MCIA TARGETS MOTORISTS
June 29 2009.


5.5 million car commuters could save themselves money by switching to two wheels, according to the MCIA on publication of a new survey carried out for National Motorcycle Week 2009.

The survey demonstrates that riding a motorcycle is one of the most cost-effective ways to travel, which could help millions of commuters slash their weekly budgets, particularly relevant in the current economic climate. Employers would also benefit as employees would waste less time stuck in traffic and are less likely to be late for week

One quarter of bikers (24%) in the survey who rode their bike to work said they chose to commute on two wheels because it was cheaper. Only 2 per cent of motorists said that their car was the cheapest means of getting to work .

The main motivations for choosing four wheels were practicality (47%) and convenience (35%). However, practicality was also the biggest motivation for commuting by motorcycle, with 28 per cent of riders saying this was the reason they rode to work. Cheaper and easier parking, as well as not being trapped by limited public transport timetables are some of the factors that make powered two-wheelers more practical. So along with its cost saving benefits it really is the modern alternative choice for commuters.

Measures to improve the practicality and convenience of riding to work can include having a space made available to change from riding gear to working clothes - this is often also welcomed by pedal cyclists and runners too.

Almost 4 million people hold licences, which allow them to ride a bike, scooter or moped. With just 1.5 million of these actively riding, around 3 million people could opt to commute on a bike and save money, as well as enjoy the freedom and convenience of a practical powered two-wheeler. The MCI is urging these lapsed riders to see National Motorcycle Week as the perfect opportunity to make the switch.

The survey, carried out for the MCIA by YouGov, also found that:-

- The most typical cost of commuting was between £11 and £20 per week, with 27 per cent of commuters agreeing this their total spend in an average week.

- Four per cent of commuters spent over £50 in an average week.

- Sixty per cent of motorcycle commuters spent £10 or less a week on their commute.

- Sixty one per cent of car commuters spent over £10. Eight percent spent over £40 per week.

- One-fifth of train commuters (20 per cent) spent over £50 a week getting to and from work.

- No motorcyclist spent more than £50 in a week.


The MCI is calling on transport planners and employers to recognise the benefits of motorcycling as a cost-effective and practical means of transport, and to do more to support motorcycle commuting as a congestion-busting measure alongside the higher-profile options of car-sharing and public transport.

Sheila Rainger, MCIA spokesperson said, "This research lifts the lid on one of biking's best-kept secrets - two wheeled commuters aren't just saving time, they are saving money too. The role of the motorcycle as a commuter workhorse is often forgotten by our policy-makers, despite the fact that 65% of two-wheel journeys are made for work or education.

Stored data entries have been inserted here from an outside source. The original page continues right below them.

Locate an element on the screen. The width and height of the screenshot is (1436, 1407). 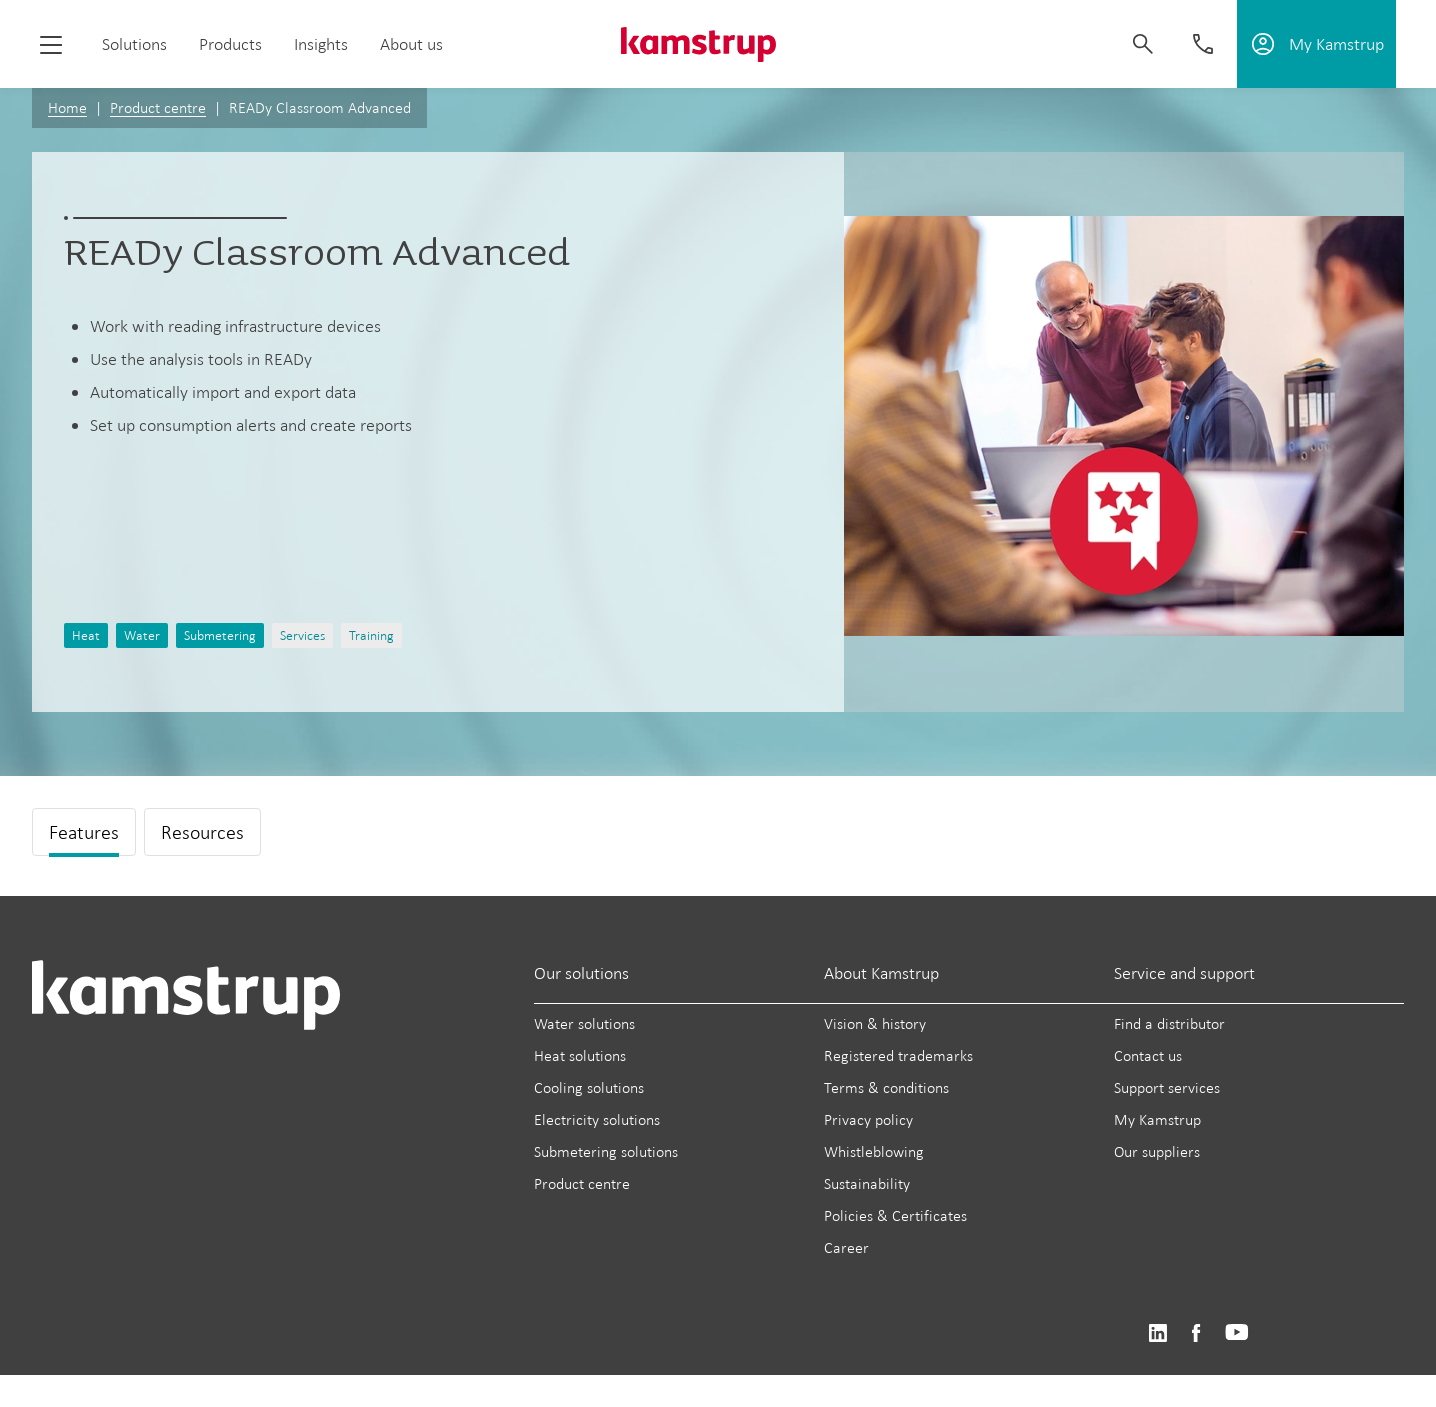 Water solutions is located at coordinates (584, 1023).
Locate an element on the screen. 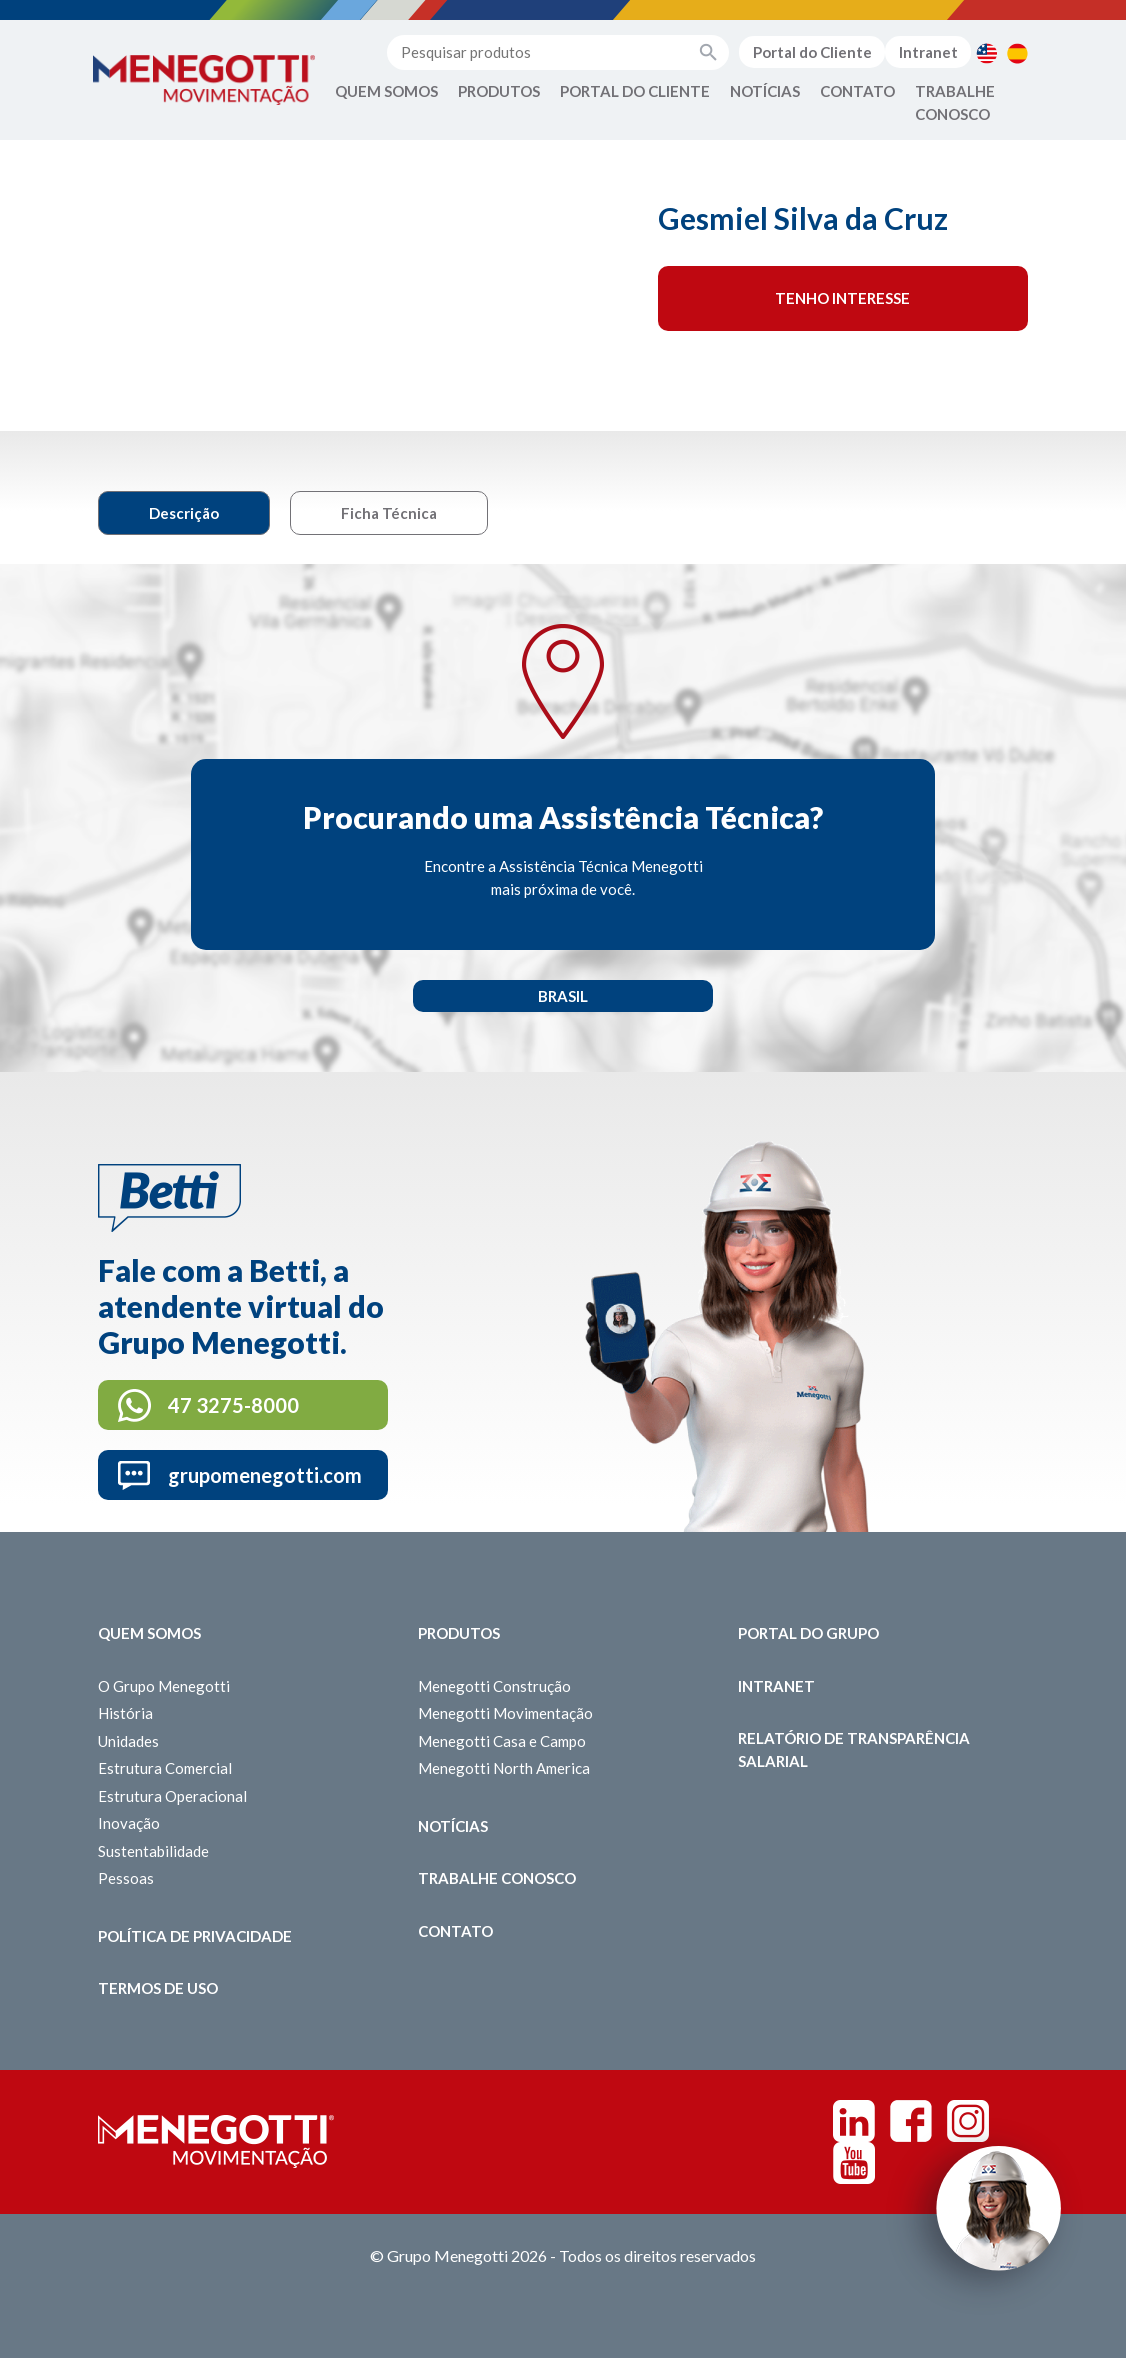  grupomenegotti.com is located at coordinates (265, 1475). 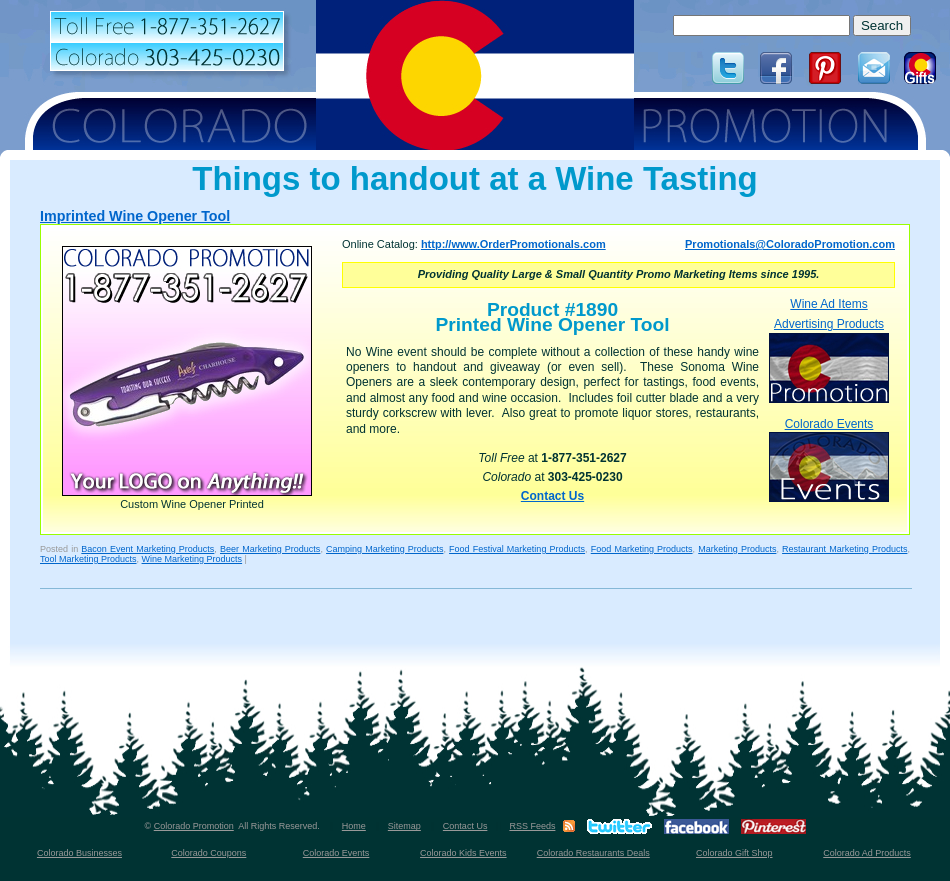 This screenshot has height=881, width=950. Describe the element at coordinates (88, 559) in the screenshot. I see `Tool Marketing Products` at that location. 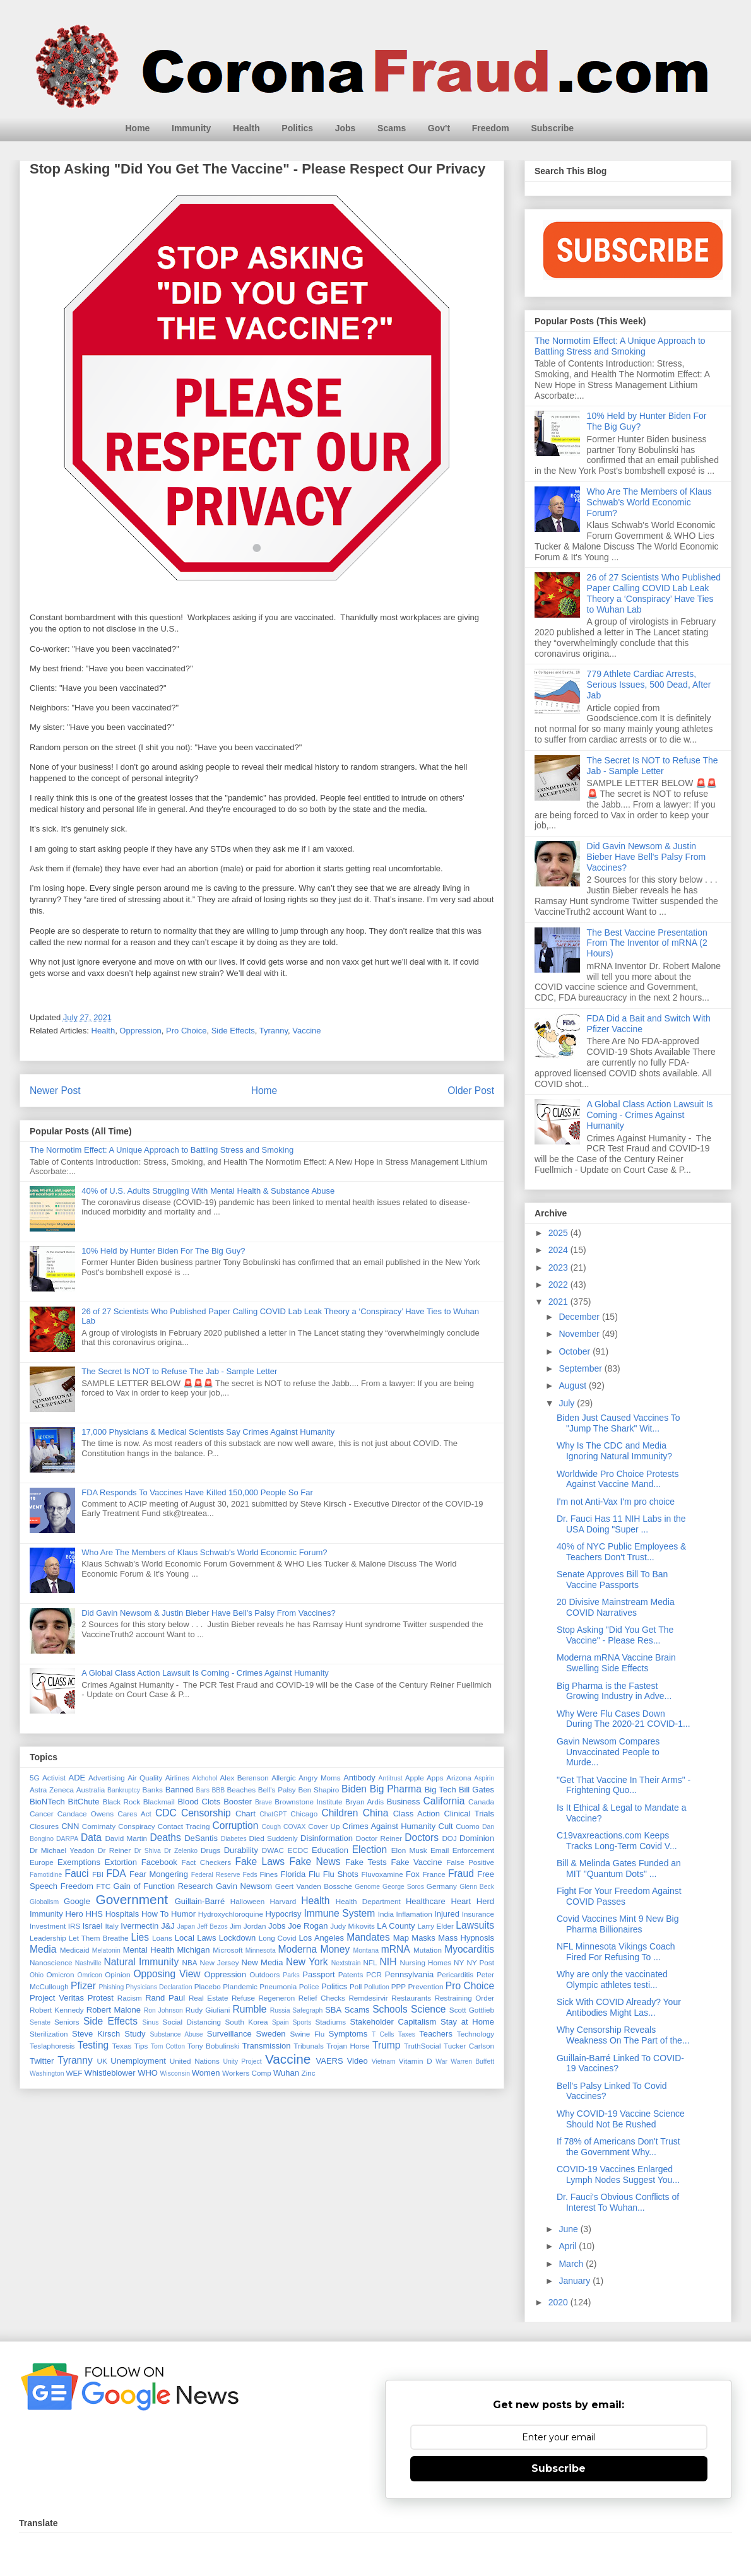 This screenshot has height=2576, width=751. I want to click on Trump, so click(386, 2045).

"We hope that this National Motorcycle Week, some of the UK's million lapsed riders will realise that getting back onto their bikes isn't just fun, it also makes sound financial sense.

"Even people without a licence would soon see a return on their investment, as their initial financial outlay on lessons, test and kit will soon be recouped in cost savings, congestion avoidance and faster journey times."